1. Field of the Invention
The present invention relates generally to a plasma etching method of locally etching a relatively thick portion of an article such as a wafer for enhancing flatness or planarization of the article. The invention is also concerned with a plasma etching system for carrying out the method mentioned above.
2. Description of Related Art
Techniques for etching a surface of an article such as that of a silicon wafer or the like are generally known. For example, there are known methods of machining or polishing the whole surface of the wafer by exposing it to a gas of activated species produced through excitation to a plasma state, methods of forming circuit patterns by etching those regions exposed through a mask with a gas of activated species and so forth.
In recent years, there have also been developed techniques for eliminating geometrical variations such as total thickness variation (TTV for short), local thickness variation (LTV in abbreviation) and the like by removing relatively thick portions formed in a surface of an article of concern such as a silicon wafer and a silicon-on-insulator device (SOI for short) in place of the techniques for etching the whole surface of the article such as a wafer. For more particulars, reference may be made, for example, to the technique disclosed in Japanese Unexamined Patent Application Publication No. 5571/1994 (JP-A-6-5571).
For having better understanding of the concept underlying the invention, description will first be made in some detail of the technical background thereof. FIG. 20 of the accompanying drawings is a schematic diagram for illustrating the principle of a conventional plasma etching system known heretofore.

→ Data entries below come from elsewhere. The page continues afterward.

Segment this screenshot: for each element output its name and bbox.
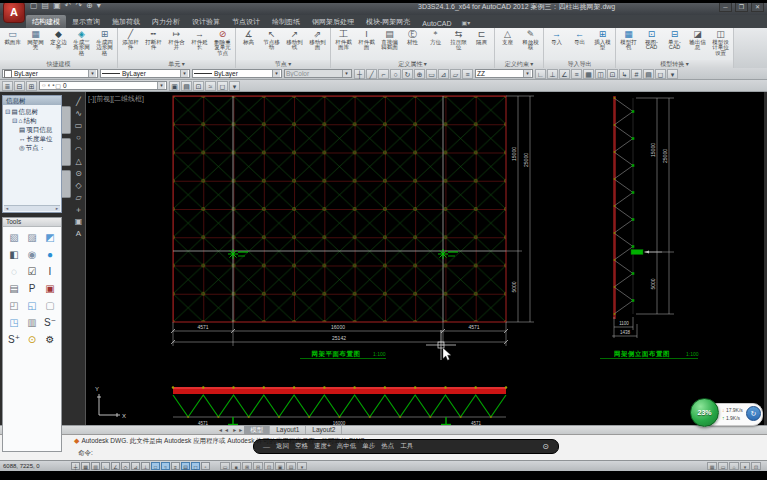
s-plus-icon[interactable]: S⁺: [5, 331, 23, 348]
ortho-toggle[interactable]: ∟: [101, 462, 110, 470]
circle-icon[interactable]: ○: [76, 133, 81, 142]
tab-force-analysis[interactable]: 内力分析: [146, 15, 186, 28]
tree-node-length-unit[interactable]: ↔长度单位: [5, 134, 61, 143]
corner-panel-icon[interactable]: ◱: [23, 297, 41, 314]
layer-tool-icon[interactable]: ◻: [217, 81, 228, 91]
tab-layout2[interactable]: Layout2: [306, 426, 342, 434]
snap-icon[interactable]: ▾: [667, 69, 678, 79]
osnap-toggle[interactable]: ◇: [121, 462, 130, 470]
snap-icon[interactable]: ⊥: [547, 69, 558, 79]
snap-icon[interactable]: ↳: [619, 69, 630, 79]
polar-toggle[interactable]: ∠: [111, 462, 120, 470]
player-tools-button[interactable]: 工具: [400, 442, 413, 451]
gen-tri-mesh-button[interactable]: ◈生成三角形网格: [70, 29, 93, 57]
modify-icon[interactable]: ╱: [366, 69, 377, 79]
edit-section-button[interactable]: ▤直接编辑截面: [378, 29, 401, 51]
orientation-button[interactable]: ＊方位: [424, 29, 447, 45]
import-button[interactable]: →导入: [545, 29, 568, 45]
quickview-icon[interactable]: ■: [231, 462, 241, 470]
hatch-icon[interactable]: ▱: [75, 193, 81, 202]
modify-icon[interactable]: ○: [390, 69, 401, 79]
minimize-button[interactable]: ─: [719, 2, 732, 12]
status-icon[interactable]: ⊞: [242, 462, 252, 470]
palette-side-tab[interactable]: [62, 138, 71, 166]
player-minimize-button[interactable]: —: [263, 443, 270, 450]
snap-toggle[interactable]: ▦: [81, 462, 90, 470]
grid-shell-button[interactable]: ▦网架网壳: [24, 29, 47, 51]
modify-icon[interactable]: ⌐: [378, 69, 389, 79]
player-speed-button[interactable]: 速度+: [314, 442, 331, 451]
tab-drawing[interactable]: 绘制图纸: [266, 15, 306, 28]
member-section-button[interactable]: I杆件截面: [355, 29, 378, 51]
command-prompt[interactable]: 命令:: [78, 449, 93, 458]
app-logo[interactable]: A: [3, 1, 25, 23]
group-label-constraints[interactable]: 定义约束 ▾: [495, 60, 543, 68]
tree-node-project-info[interactable]: ▤项目信息: [5, 125, 61, 134]
shaded-cube-icon[interactable]: ◩: [41, 229, 59, 246]
line-icon[interactable]: ╱: [76, 97, 81, 106]
grid-toggle[interactable]: ▥: [91, 462, 100, 470]
chevron-down-icon[interactable]: ▾: [297, 462, 307, 470]
move-to-face-button[interactable]: ⇗移动到面: [306, 29, 329, 51]
layer-tool-icon[interactable]: ≈: [205, 81, 216, 91]
tree-node-nodes[interactable]: ◎节点：: [5, 143, 61, 152]
gen-quad-mesh-button[interactable]: ⊞生成四边形网格: [93, 29, 116, 57]
layer-manager-icon[interactable]: ≣: [2, 81, 13, 91]
layer-freeze-icon[interactable]: ☼: [41, 82, 47, 89]
layer-off-icon[interactable]: ⊟: [14, 81, 25, 91]
snap-icon[interactable]: ∠: [559, 69, 570, 79]
viewport-label[interactable]: [-][前视][二维线框]: [88, 94, 144, 104]
blob-icon[interactable]: ◌: [5, 263, 23, 280]
break-member-button[interactable]: ╍打断杆件: [142, 29, 165, 51]
snap-icon[interactable]: ◫: [595, 69, 606, 79]
group-label-element[interactable]: 单元 ▾: [118, 60, 235, 68]
material-button[interactable]: Ⓔ材性: [401, 29, 424, 45]
wire-cube-icon[interactable]: ▨: [23, 229, 41, 246]
tools-palette-title[interactable]: Tools: [3, 218, 61, 227]
extend-member-button[interactable]: →杆件延长: [188, 29, 211, 51]
lock-ui-icon[interactable]: ⌂: [729, 462, 739, 470]
style-dropdown[interactable]: ZZ▾: [475, 69, 533, 78]
expander-icon[interactable]: ⊟: [5, 108, 10, 115]
snap-icon[interactable]: ◻: [655, 69, 666, 79]
power-icon[interactable]: ⊙: [542, 443, 549, 451]
lineweight-toggle[interactable]: ≡: [171, 462, 180, 470]
section-library-button[interactable]: ▭截面库: [1, 29, 24, 45]
palette-side-tab[interactable]: [62, 106, 71, 134]
expander-icon[interactable]: ⊟: [12, 117, 17, 124]
modify-icon[interactable]: ⊕: [414, 69, 425, 79]
lineweight-dropdown[interactable]: ByLayer▾: [192, 69, 282, 78]
point-icon[interactable]: ⊙: [75, 169, 82, 178]
checkbox-icon[interactable]: ☑: [23, 263, 41, 280]
horizontal-scrollbar[interactable]: ◄►: [4, 205, 60, 211]
modify-icon[interactable]: ▱: [450, 69, 461, 79]
group-label-model-convert[interactable]: 模型转换 ▾: [616, 60, 733, 68]
s-minus-icon[interactable]: S⁻: [41, 314, 59, 331]
group-label-import-export[interactable]: 导入导出: [544, 60, 615, 68]
player-quality-button[interactable]: 高中低: [337, 442, 357, 451]
model-pack-button[interactable]: ▦模型打包: [617, 29, 640, 51]
node-elevation-button[interactable]: ∡标高: [237, 29, 260, 45]
player-step-button[interactable]: 单步: [362, 442, 375, 451]
member-section-lib-button[interactable]: 工杆件截面库: [332, 29, 355, 51]
modify-icon[interactable]: ▭: [426, 69, 437, 79]
layers-icon[interactable]: ▤: [5, 280, 23, 297]
add-member-button[interactable]: ╱添加杆件: [119, 29, 142, 51]
modify-icon[interactable]: ⊿: [438, 69, 449, 79]
diamond-icon[interactable]: ◇: [75, 181, 81, 190]
layer-lock-icon[interactable]: ▪: [52, 82, 54, 89]
snap-icon[interactable]: ▦: [583, 69, 594, 79]
layer-tool-icon[interactable]: ▤: [181, 81, 192, 91]
transparency-toggle[interactable]: ▤: [181, 462, 190, 470]
annotation-scale-icon[interactable]: ▦: [707, 462, 717, 470]
info-tree-title[interactable]: 信息树: [3, 96, 61, 105]
drawing-canvas[interactable]: 4571 16000 4571 25142 15000 25000 5000 网…: [85, 92, 764, 425]
support-button[interactable]: △支座: [496, 29, 519, 45]
ibeam-icon[interactable]: I: [41, 263, 59, 280]
modify-icon[interactable]: ≡: [462, 69, 473, 79]
layer-on-icon[interactable]: ⊞: [26, 81, 37, 91]
layer-tool-icon[interactable]: ▾: [229, 81, 240, 91]
p-check-icon[interactable]: P: [23, 280, 41, 297]
color-dropdown[interactable]: ByLayer▾: [2, 69, 98, 78]
status-icon[interactable]: ▣: [275, 462, 285, 470]
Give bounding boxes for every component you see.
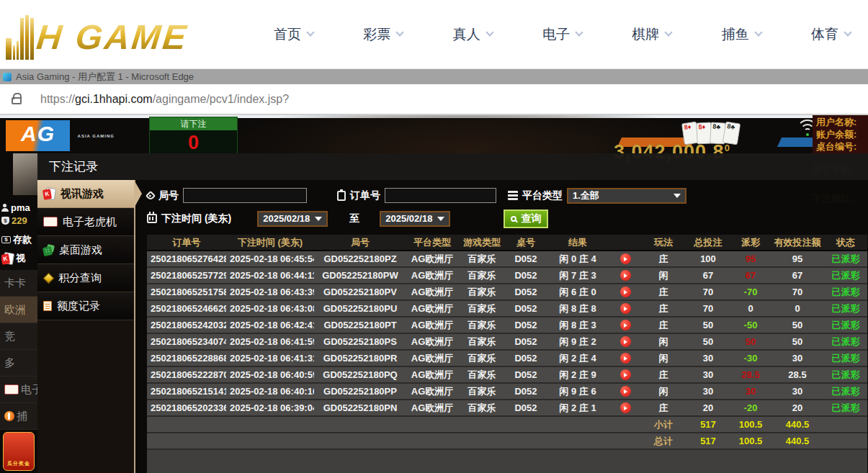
valid-cell: 67 bbox=[771, 270, 824, 281]
bg-video-label: 视 bbox=[16, 252, 25, 265]
bg-tab-multi[interactable]: 多 bbox=[0, 350, 37, 377]
bg-tab-electronic[interactable]: 电子 bbox=[0, 377, 37, 403]
lock-icon[interactable] bbox=[12, 97, 22, 104]
time-cell: 2025-02-18 06:45:54 bbox=[226, 253, 314, 264]
platform-cell: AG欧洲厅 bbox=[406, 253, 458, 266]
nav-item-fishing[interactable]: 捕鱼 bbox=[722, 25, 761, 44]
play-button[interactable] bbox=[620, 369, 631, 380]
sum-cell: 517 bbox=[686, 436, 730, 446]
ag-logo: AGASIA GAMING bbox=[6, 120, 70, 151]
play-cell: 闲 bbox=[641, 352, 686, 365]
play-button[interactable] bbox=[620, 270, 631, 281]
bg-balance-row: $ 229 bbox=[1, 215, 37, 226]
nav-item-sports[interactable]: 体育 bbox=[811, 25, 851, 44]
sidebar-item-table-games[interactable]: 桌面游戏 bbox=[37, 236, 134, 264]
nav-item-label: 棋牌 bbox=[632, 25, 659, 44]
icon-gem bbox=[43, 273, 53, 283]
play-button[interactable] bbox=[620, 253, 631, 264]
play-button[interactable] bbox=[620, 353, 631, 364]
table-row: 2502180652517582025-02-18 06:43:39GD0522… bbox=[147, 284, 867, 301]
column-header: 状态 bbox=[824, 236, 867, 249]
sidebar-item-points-query[interactable]: 积分查询 bbox=[37, 264, 134, 292]
game-cell: 百家乐 bbox=[458, 385, 506, 398]
column-header: 有效投注额 bbox=[771, 236, 824, 249]
site-logo[interactable]: H GAME bbox=[6, 9, 231, 60]
platform-label: 平台类型 bbox=[522, 189, 563, 202]
platform-select[interactable]: 1.全部 bbox=[567, 188, 686, 204]
cards-icon bbox=[1, 253, 14, 265]
column-header: 平台类型 bbox=[406, 236, 458, 249]
nav-item-label: 真人 bbox=[453, 25, 480, 44]
play-cell: 庄 bbox=[641, 286, 686, 299]
play-cell: 庄 bbox=[641, 319, 686, 332]
bg-deposit-button[interactable]: $ 存款 bbox=[1, 233, 37, 246]
play-cell: 庄 bbox=[641, 369, 686, 382]
platform-value: 1.全部 bbox=[573, 189, 599, 202]
promo-banner[interactable]: 瓜分奖金 bbox=[3, 432, 35, 471]
sidebar-item-quota-records[interactable]: 额度记录 bbox=[37, 292, 134, 320]
bg-video-row[interactable]: 视 bbox=[1, 252, 37, 265]
play-cell bbox=[609, 270, 641, 281]
nav-item-live[interactable]: 真人 bbox=[453, 25, 493, 44]
play-button[interactable] bbox=[620, 386, 631, 397]
column-header: 桌号 bbox=[506, 236, 546, 249]
game-cell: 百家乐 bbox=[458, 302, 506, 315]
platform-cell: AG欧洲厅 bbox=[406, 402, 458, 415]
round-filter: 局号 bbox=[147, 188, 307, 203]
date-to-select[interactable]: 2025/02/18 bbox=[380, 211, 450, 227]
result-cell: 闲 0 庄 4 bbox=[546, 253, 609, 266]
nav-item-electronic[interactable]: 电子 bbox=[542, 25, 582, 44]
game-cell: 百家乐 bbox=[458, 335, 506, 348]
round-cell: GD052252180PP bbox=[314, 386, 406, 397]
status-cell: 已派彩 bbox=[824, 385, 867, 398]
bet-time-label: 下注时间 (美东) bbox=[161, 212, 231, 225]
time-cell: 2025-02-18 06:40:16 bbox=[226, 386, 314, 397]
payout-cell: 95 bbox=[730, 253, 771, 264]
bg-tab-fishing[interactable]: 捕 bbox=[0, 403, 37, 430]
column-header: 下注时间 (美东) bbox=[226, 236, 314, 249]
date-from-select[interactable]: 2025/02/18 bbox=[257, 211, 328, 227]
sidebar-item-video-games[interactable]: 视讯游戏 bbox=[37, 180, 134, 208]
order-cell: 250218065202336 bbox=[147, 402, 226, 413]
sidebar-item-slot-machines[interactable]: 电子老虎机 bbox=[37, 208, 134, 236]
url-bar[interactable]: https://gci.1hhapi.com/agingame/pcv1/ind… bbox=[0, 84, 868, 115]
bet-timer-box: 请下注 0 bbox=[149, 117, 238, 157]
result-cell: 闲 9 庄 2 bbox=[546, 335, 609, 348]
play-button[interactable] bbox=[620, 402, 631, 413]
game-cell: 百家乐 bbox=[458, 369, 506, 382]
nav-item-chess[interactable]: 棋牌 bbox=[632, 25, 671, 44]
icon-slot bbox=[43, 217, 58, 227]
order-cell: 250218065228868 bbox=[147, 353, 226, 364]
play-button[interactable] bbox=[620, 287, 631, 297]
nav-item-home[interactable]: 首页 bbox=[274, 25, 313, 44]
bg-tab-europe[interactable]: 欧洲 bbox=[0, 297, 37, 323]
platform-cell: AG欧洲厅 bbox=[406, 269, 458, 282]
play-cell: 庄 bbox=[641, 302, 686, 315]
payout-cell: 30 bbox=[730, 386, 771, 397]
order-cell: 250218065222870 bbox=[147, 369, 226, 380]
result-cell: 闲 7 庄 3 bbox=[546, 269, 609, 282]
table_no-cell: D052 bbox=[506, 369, 546, 380]
round-cell: GD052252180PW bbox=[314, 270, 406, 281]
valid-cell: 20 bbox=[771, 402, 824, 413]
result-cell: 闲 2 庄 4 bbox=[546, 352, 609, 365]
round-label: 局号 bbox=[158, 189, 179, 202]
page-url[interactable]: https://gci.1hhapi.com/agingame/pcv1/ind… bbox=[40, 93, 289, 106]
table_no-cell: D052 bbox=[506, 402, 546, 413]
play-button[interactable] bbox=[620, 320, 631, 330]
bet-cell: 20 bbox=[686, 402, 730, 413]
bg-tab-label: 卡卡 bbox=[4, 276, 26, 290]
nav-item-lottery[interactable]: 彩票 bbox=[363, 25, 403, 44]
valid-cell: 50 bbox=[771, 336, 824, 347]
bg-tab-card[interactable]: 卡卡 bbox=[0, 270, 37, 297]
play-button[interactable] bbox=[620, 303, 631, 314]
bet-cell: 50 bbox=[686, 336, 730, 347]
table_no-cell: D052 bbox=[506, 270, 546, 281]
search-button[interactable]: 查询 bbox=[504, 210, 548, 228]
order-input[interactable] bbox=[385, 188, 496, 203]
round-input[interactable] bbox=[183, 188, 307, 203]
money-bag-icon: $ bbox=[1, 217, 9, 225]
status-cell: 已派彩 bbox=[824, 302, 867, 315]
bg-tab-race[interactable]: 竞 bbox=[0, 323, 37, 350]
play-button[interactable] bbox=[620, 336, 631, 347]
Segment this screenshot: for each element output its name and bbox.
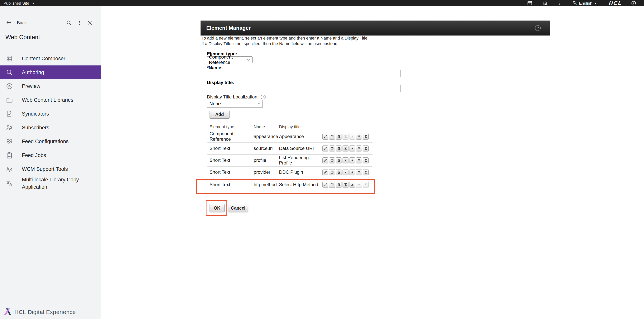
table-body: Component ReferenceappearanceAppearanceS… <box>210 130 374 194</box>
cancel-button[interactable]: Cancel <box>228 204 248 212</box>
element-type-value: Component Reference <box>209 54 246 65</box>
edit-button[interactable] <box>322 182 328 188</box>
table-header-row: Element type Name Display title <box>210 123 374 130</box>
edit-button[interactable] <box>322 134 328 140</box>
sidebar-item-subscribers[interactable]: Subscribers <box>0 121 101 134</box>
display-title-input[interactable] <box>207 85 401 92</box>
sidebar-item-feed-jobs[interactable]: Feed Jobs <box>0 148 101 162</box>
document-check-icon <box>6 110 13 118</box>
move-bottom-button[interactable] <box>363 169 369 175</box>
sidebar-item-label: Syndicators <box>22 110 49 118</box>
move-top-button[interactable] <box>342 158 348 163</box>
delete-button[interactable] <box>336 182 342 188</box>
element-type-select[interactable]: Component Reference <box>207 56 252 63</box>
cell-element-type: Short Text <box>210 146 254 151</box>
site-selector-dropdown[interactable]: Published Site <box>0 1 34 6</box>
row-actions <box>322 169 370 175</box>
sidebar-item-label: Content Composer <box>22 55 66 62</box>
delete-button[interactable] <box>336 134 342 140</box>
move-top-button[interactable] <box>342 182 348 188</box>
sidebar-item-label: Feed Jobs <box>22 152 46 159</box>
edit-button[interactable] <box>322 158 328 163</box>
move-up-button[interactable] <box>349 158 355 163</box>
language-label: English <box>579 1 592 6</box>
caret-down-icon <box>258 103 260 105</box>
table-row-httpmethod: Short TexthttpmethodSelect Http Method <box>210 178 374 194</box>
name-input[interactable] <box>207 70 401 77</box>
row-actions <box>322 134 370 140</box>
sidebar-item-label: Web Content Libraries <box>22 96 73 104</box>
copy-button[interactable] <box>329 182 335 188</box>
move-top-button[interactable] <box>342 169 348 175</box>
add-button[interactable]: Add <box>210 110 230 118</box>
sidebar-item-label: Subscribers <box>22 124 49 131</box>
site-selector-label: Published Site <box>4 1 29 6</box>
sidebar-item-label: Authoring <box>22 69 44 76</box>
cell-display-title: Select Http Method <box>279 182 322 187</box>
sidebar-item-wcm-support-tools[interactable]: WCM Support Tools <box>0 162 101 176</box>
localization-label-row: Display Title Localization: ? <box>207 94 266 100</box>
help-icon[interactable]: ? <box>261 95 266 100</box>
sidebar-item-content-composer[interactable]: Content Composer <box>0 52 101 66</box>
col-header-display-title: Display title <box>279 124 322 129</box>
sidebar-item-preview[interactable]: Preview <box>0 79 101 93</box>
copy-button[interactable] <box>329 169 335 175</box>
sidebar: Back Web Co <box>0 6 101 319</box>
copy-button[interactable] <box>329 146 335 152</box>
localization-value: None <box>209 101 221 106</box>
sidebar-item-authoring[interactable]: Authoring <box>0 66 101 79</box>
sidebar-item-label: Multi-locale Library Copy Application <box>22 176 93 190</box>
delete-button[interactable] <box>336 169 342 175</box>
language-selector[interactable]: English <box>572 0 597 6</box>
move-down-button[interactable] <box>356 146 362 152</box>
home-icon[interactable] <box>542 0 548 6</box>
move-up-button[interactable] <box>349 182 355 188</box>
chevron-down-icon <box>32 2 34 5</box>
move-top-button[interactable] <box>342 146 348 152</box>
kebab-menu-icon[interactable] <box>76 20 82 26</box>
console-icon[interactable] <box>527 0 532 6</box>
play-circle-icon <box>6 82 13 90</box>
info-icon[interactable] <box>631 0 636 6</box>
edit-button[interactable] <box>322 169 328 175</box>
clipboard-chart-icon <box>6 152 13 159</box>
move-down-button[interactable] <box>356 169 362 175</box>
sidebar-item-syndicators[interactable]: Syndicators <box>0 107 101 121</box>
table-row-profile: Short TextprofileList Rendering Profile <box>210 154 374 166</box>
sidebar-item-feed-configurations[interactable]: Feed Configurations <box>0 134 101 148</box>
sidebar-nav: Content ComposerAuthoringPreviewWeb Cont… <box>0 52 101 190</box>
localization-dropdown[interactable]: None <box>207 100 262 108</box>
copy-button[interactable] <box>329 134 335 140</box>
move-down-button[interactable] <box>356 134 362 140</box>
move-bottom-button[interactable] <box>363 158 369 163</box>
sidebar-item-multi-locale-library-copy-application[interactable]: Multi-locale Library Copy Application <box>0 176 101 190</box>
help-icon[interactable]: ? <box>535 25 541 31</box>
sidebar-title: Web Content <box>5 34 40 41</box>
move-bottom-button[interactable] <box>363 134 369 140</box>
kebab-menu-icon[interactable] <box>557 1 562 6</box>
move-bottom-button[interactable] <box>363 146 369 152</box>
translate-icon <box>6 180 13 187</box>
delete-button[interactable] <box>336 158 342 163</box>
delete-button[interactable] <box>336 146 342 152</box>
cell-display-title: Data Source URI <box>279 146 322 151</box>
row-divider <box>208 142 372 143</box>
row-divider <box>208 166 372 166</box>
cell-display-title: List Rendering Profile <box>279 155 322 166</box>
move-up-button[interactable] <box>349 146 355 152</box>
table-row-sourceuri: Short TextsourceuriData Source URI <box>210 142 374 154</box>
close-icon[interactable] <box>87 20 93 26</box>
move-down-button[interactable] <box>356 158 362 163</box>
search-icon[interactable] <box>66 20 72 26</box>
instruction-line-1: To add a new element, select an element … <box>202 36 369 41</box>
sidebar-item-web-content-libraries[interactable]: Web Content Libraries <box>0 93 101 107</box>
move-up-button[interactable] <box>349 169 355 175</box>
gear-icon <box>6 138 13 145</box>
ok-button[interactable]: OK <box>210 204 224 212</box>
edit-button[interactable] <box>322 146 328 152</box>
back-button[interactable]: Back <box>0 20 27 26</box>
row-divider <box>208 154 372 155</box>
copy-button[interactable] <box>329 158 335 163</box>
cell-element-type: Short Text <box>210 170 254 175</box>
cell-name: sourceuri <box>254 146 279 151</box>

Referring to FIG. 20, reference numeral 100 denotes a plasma generator. A gas G of activated species (hereinafter also referred to simply as the activated gas) contained in the plasma produced by the plasma generator 100 is jetted or ejected from a nozzle 101 onto a surface of a wafer 110, a typical one of the articles which are to undergo etching process.
The wafer 110 is fixedly disposed on a stage 120. By moving or displacing a stage 120 in a horizontal direction, a portion 111 of the wafer 110 which is relatively thicker than a prescribed dimension (this portion is referred to as the relatively thick portion for the convenience of description) is placed at a position immediately beneath the nozzle 101.
Subsequently, the activated gas G is ejected against the relatively thick portion 111 of a convex shape from the nozzle 101, to thereby etch away locally that portion 111. In this way, the surface of the wafer 110 is flattened or planarized.
In this conjunction, it is however noted that the thickness of the relatively thick portion 111 of the wafer 110 is not always uniform but usually diversified.
Under the circumstances, there has been developed a plasma etching system which is so arranged as to control a dwell time of the nozzle 101 (i.e., a time for which the nozzle 101 is caused to stay above the relatively thick portion) in dependence on the thickness of the relatively thick portion 111. By way of example, reference may be made to Japanese Unexamined Patent Application Publication No. 160074/1993 (JP-A-5-160074). According to this known etching technique, the position and the thicknesses of the relatively thick portions 111 are measured over the whole surface of the wafer 110 to thereby prepare corresponding data. The data are then translated into position/dwell-time map data indicating the position(s) of the relatively thick portion(s) 111 and the dwell time of the nozzle 101 which allows a desired degree of flatness to be realized by removing the relatively thick portion 111 through the etching process.
On the basis of the position/dwell-time map data, the stage 120 is so controlled as to move the nozzle 101 to a position immediately above a predetermined relatively thick portion 111 to cause the nozzle 101 to stay at that position for a predetermined dwell time. In this manner, the relatively thick portion 111 can be removed by a desired etch quantity. In this conjunction, with the term "etch quantity", it is contemplated to mean a quantity indicating an amount of wafer material removed by etching.
More specifically, for the relatively thick portion 111 having a greater thickness, the dwell time of the nozzle 101 is extended to thereby increase the etch quantity, while for the relatively thick portion 111 of a smaller thickness, the dwell time of the nozzle 101 is shortened to decrease correspondingly the etch quantity, in an effort to realize planarization over the whole surface of the wafer 110.
The conventional plasma etching technique mentioned above however suffers a problem that due to variations of ambient or environmental parameters such as plasma parameters, realization of the planarization as desired encounters a great difficulty and it is rendered impossible in some case.
In this conjunction, it is noted that the conventional plasma etching technique is based on the presumption that the rate of etching reaction with the activated gas G ejected or jetted from the nozzle 101 is constant and hence the amount of material removed per unit time, i.e., etching rate, is always constant.
In practical applications, however, the ambient or environmental factors such as the plasma parameters are likely to vary, which, of course, brings about variations in the density of the activated gas G as well as in the reaction rate on the surface of the wafer 110. To say in another way, such situations may arise that the etch quantity becomes large or small even for a same dwell time, involving nonuniformity in the surface flatness of the finished wafer.
Thus, in manufacturing wafers on a mass-production basis, there will be apparent dispersions or variations in the flatness quality of the finished wafers 110 such as TTV (Total Thickness Variation), LTV (Local Thickness Variation) and the like.